At this point, 4 Levels appear, representing four groups of TSM files with different priorities. Compactor gets TSM file details through fileStore. Written snapshots are placed in Level 1 by default, with filenames named as [generation]-[sequence number seq], using seq as the basis for level division. Generation increments when the Cache hash ring is sharded, i.e., when series are grouped. Adjacent generation files are merged into one and the larger generation is selected as the new file’s generation. Seq only increments when exceeding the maximum file size or maximum indexable data block size. Seq increment is equivalent to writing files to the next level. Higher seq levels (1~4) represent that the scheduler will take different measures for merging to achieve higher compression ratios and generate more optimized indexes.

// Divide level according to tsm file seq
func (t *tsmGeneration) level() int {
	_, seq, _ := t.parseFileName(t.files[0].Path)
	if seq < 4 {
		return seq
	}
	// If seq exceeds 4, treat as L4
	return 4
}

L1 and L2 files are high-priority read files, meaning most queries will likely read these files. Therefore, during merging, Compactor tries to avoid operations that heavily consume CPU like decompression or reorganizing data blocks.
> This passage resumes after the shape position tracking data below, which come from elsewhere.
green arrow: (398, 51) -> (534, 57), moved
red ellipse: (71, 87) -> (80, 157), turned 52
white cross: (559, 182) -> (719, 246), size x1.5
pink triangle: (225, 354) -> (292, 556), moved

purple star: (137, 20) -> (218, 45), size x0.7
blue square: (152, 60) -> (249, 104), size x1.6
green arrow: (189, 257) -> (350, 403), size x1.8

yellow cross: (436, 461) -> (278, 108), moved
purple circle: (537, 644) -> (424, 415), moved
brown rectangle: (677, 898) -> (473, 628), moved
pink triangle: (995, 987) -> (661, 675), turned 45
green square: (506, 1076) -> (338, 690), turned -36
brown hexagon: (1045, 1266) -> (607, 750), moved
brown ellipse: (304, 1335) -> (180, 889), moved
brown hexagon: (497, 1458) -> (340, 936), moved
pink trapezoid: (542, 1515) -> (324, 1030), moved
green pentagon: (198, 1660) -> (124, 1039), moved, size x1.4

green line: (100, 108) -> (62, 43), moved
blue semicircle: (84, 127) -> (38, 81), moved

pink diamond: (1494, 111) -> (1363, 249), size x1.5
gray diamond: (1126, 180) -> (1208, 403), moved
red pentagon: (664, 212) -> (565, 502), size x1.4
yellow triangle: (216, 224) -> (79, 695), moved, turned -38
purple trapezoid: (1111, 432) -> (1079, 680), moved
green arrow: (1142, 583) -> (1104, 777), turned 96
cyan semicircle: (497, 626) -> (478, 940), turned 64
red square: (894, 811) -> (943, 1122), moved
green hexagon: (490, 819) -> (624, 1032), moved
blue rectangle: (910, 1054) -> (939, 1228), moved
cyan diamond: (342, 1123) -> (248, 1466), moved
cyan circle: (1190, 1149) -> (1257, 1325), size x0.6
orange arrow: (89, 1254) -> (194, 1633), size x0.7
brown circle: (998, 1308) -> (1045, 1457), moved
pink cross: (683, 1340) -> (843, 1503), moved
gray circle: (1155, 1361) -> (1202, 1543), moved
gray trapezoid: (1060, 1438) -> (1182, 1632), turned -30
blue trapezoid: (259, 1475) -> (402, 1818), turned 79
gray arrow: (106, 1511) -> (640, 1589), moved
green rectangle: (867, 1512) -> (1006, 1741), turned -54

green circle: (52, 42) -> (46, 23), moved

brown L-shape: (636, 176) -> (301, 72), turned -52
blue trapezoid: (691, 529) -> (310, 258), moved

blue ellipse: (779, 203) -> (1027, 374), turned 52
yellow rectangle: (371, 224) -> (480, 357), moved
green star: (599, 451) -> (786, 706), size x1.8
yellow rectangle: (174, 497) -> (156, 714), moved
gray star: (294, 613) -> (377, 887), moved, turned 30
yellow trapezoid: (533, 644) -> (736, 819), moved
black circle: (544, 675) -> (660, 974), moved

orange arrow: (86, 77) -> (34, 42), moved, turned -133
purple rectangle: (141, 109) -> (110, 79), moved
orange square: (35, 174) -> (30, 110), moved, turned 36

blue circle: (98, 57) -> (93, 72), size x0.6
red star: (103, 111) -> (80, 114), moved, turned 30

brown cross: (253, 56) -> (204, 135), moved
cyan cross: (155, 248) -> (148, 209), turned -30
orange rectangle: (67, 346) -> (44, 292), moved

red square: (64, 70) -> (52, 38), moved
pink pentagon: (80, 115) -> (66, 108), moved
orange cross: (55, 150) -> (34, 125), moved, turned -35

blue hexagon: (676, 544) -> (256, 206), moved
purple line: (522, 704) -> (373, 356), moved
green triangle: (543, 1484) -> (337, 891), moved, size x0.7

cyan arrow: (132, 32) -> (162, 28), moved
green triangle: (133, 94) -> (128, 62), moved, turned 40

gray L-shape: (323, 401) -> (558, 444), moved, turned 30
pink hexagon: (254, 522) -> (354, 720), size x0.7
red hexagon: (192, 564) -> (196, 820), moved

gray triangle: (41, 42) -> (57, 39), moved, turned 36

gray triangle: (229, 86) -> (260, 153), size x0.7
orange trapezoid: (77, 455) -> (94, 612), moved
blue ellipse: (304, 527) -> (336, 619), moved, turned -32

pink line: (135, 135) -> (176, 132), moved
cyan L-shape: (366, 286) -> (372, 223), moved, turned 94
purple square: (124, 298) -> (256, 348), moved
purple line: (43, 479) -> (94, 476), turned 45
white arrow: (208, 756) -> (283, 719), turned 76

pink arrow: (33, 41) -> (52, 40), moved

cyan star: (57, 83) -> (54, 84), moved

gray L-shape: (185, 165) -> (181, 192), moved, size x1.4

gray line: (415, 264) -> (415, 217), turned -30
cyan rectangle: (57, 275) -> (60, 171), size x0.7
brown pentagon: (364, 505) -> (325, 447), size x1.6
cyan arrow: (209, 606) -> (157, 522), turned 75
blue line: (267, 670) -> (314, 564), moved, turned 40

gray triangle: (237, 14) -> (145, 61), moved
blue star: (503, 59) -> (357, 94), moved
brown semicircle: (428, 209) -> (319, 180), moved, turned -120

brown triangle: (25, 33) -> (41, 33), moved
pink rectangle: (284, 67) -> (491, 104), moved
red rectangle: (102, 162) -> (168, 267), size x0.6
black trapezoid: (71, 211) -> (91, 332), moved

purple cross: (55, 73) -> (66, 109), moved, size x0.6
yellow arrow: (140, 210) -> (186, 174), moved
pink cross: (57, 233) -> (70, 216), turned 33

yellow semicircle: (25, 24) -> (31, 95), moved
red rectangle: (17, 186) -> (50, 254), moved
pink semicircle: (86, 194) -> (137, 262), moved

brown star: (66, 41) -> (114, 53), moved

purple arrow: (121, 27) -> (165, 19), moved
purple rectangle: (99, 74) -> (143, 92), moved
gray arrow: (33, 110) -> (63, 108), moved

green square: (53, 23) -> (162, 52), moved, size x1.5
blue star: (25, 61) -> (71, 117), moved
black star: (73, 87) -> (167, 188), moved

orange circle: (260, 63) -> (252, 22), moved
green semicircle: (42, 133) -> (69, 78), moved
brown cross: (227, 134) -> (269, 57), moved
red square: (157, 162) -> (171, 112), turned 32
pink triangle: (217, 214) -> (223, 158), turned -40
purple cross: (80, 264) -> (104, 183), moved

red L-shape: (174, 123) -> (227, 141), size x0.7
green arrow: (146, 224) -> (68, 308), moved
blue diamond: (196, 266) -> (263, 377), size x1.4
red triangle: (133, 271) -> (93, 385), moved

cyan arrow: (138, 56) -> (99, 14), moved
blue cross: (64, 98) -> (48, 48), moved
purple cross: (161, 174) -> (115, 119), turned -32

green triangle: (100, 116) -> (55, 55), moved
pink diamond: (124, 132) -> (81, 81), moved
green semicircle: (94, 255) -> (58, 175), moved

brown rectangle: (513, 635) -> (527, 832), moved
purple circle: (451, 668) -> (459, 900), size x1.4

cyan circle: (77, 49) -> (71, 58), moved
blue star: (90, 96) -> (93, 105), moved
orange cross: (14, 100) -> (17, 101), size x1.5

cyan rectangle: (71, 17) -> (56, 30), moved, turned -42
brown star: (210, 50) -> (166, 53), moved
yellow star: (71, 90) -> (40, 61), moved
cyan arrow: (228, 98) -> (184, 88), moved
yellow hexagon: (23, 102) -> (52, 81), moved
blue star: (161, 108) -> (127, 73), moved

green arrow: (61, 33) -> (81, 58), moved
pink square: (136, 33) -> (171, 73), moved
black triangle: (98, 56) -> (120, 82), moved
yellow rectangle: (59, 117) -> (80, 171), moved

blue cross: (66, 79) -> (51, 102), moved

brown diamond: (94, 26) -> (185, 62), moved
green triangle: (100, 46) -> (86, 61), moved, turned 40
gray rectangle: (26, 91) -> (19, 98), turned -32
The merging diagram is as follows:

Shard

The existence of data retention policies means data in TSM files cannot grow endlessly, requiring a fast deletion mechanism. Through time periods specified by data retention policies, continuous time periods of data retention are divided into individual shards. For example, if the retention policy keeps one week of data, then each shard contains 1 day of data arranged sequentially. If there’s only one RP strategy, the entire shard can be deleted directly. If multiple RP strategies exist, the shard can be attached to matching RPs.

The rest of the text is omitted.